* [ASSIGNMENT]
Note the line where "Here is an image." appears in the data below; write it out exactly, along with every line that comes after it to the end.

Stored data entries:
=== Section Start ===

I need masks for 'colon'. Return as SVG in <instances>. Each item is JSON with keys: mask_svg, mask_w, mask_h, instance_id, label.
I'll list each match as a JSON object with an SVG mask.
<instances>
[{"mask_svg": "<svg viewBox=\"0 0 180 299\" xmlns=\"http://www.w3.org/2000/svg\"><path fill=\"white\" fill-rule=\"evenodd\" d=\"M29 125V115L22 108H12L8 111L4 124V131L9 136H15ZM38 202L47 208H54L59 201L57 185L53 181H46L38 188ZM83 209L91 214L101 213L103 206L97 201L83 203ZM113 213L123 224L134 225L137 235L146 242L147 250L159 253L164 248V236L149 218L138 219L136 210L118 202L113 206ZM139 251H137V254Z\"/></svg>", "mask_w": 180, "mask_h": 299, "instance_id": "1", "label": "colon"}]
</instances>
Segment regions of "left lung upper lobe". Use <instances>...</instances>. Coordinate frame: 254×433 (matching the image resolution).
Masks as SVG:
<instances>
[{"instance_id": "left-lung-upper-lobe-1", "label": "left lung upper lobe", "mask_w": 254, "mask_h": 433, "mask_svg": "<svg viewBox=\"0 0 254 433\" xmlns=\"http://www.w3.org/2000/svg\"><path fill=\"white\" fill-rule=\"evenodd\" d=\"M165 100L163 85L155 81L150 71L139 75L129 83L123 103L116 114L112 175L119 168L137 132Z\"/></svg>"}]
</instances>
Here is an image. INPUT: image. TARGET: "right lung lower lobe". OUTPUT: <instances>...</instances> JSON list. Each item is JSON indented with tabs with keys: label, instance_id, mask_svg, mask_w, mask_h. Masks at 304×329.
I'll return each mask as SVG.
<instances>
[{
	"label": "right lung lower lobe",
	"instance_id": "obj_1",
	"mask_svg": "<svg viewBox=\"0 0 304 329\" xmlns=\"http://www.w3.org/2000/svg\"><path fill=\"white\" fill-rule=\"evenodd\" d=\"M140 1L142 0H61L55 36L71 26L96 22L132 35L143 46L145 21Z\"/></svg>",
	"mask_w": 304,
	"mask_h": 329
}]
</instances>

=== Section End ===

* [ANSWER BELOW]
Here is an image. INPUT: image. TARGET: "right lung lower lobe". OUTPUT: <instances>...</instances> JSON list. Each item is JSON indented with tabs with keys: label, instance_id, mask_svg, mask_w, mask_h. Masks at 304×329.
I'll return each mask as SVG.
<instances>
[{
	"label": "right lung lower lobe",
	"instance_id": "obj_1",
	"mask_svg": "<svg viewBox=\"0 0 304 329\" xmlns=\"http://www.w3.org/2000/svg\"><path fill=\"white\" fill-rule=\"evenodd\" d=\"M140 1L142 0H61L55 36L71 26L96 22L132 35L143 46L145 21Z\"/></svg>",
	"mask_w": 304,
	"mask_h": 329
}]
</instances>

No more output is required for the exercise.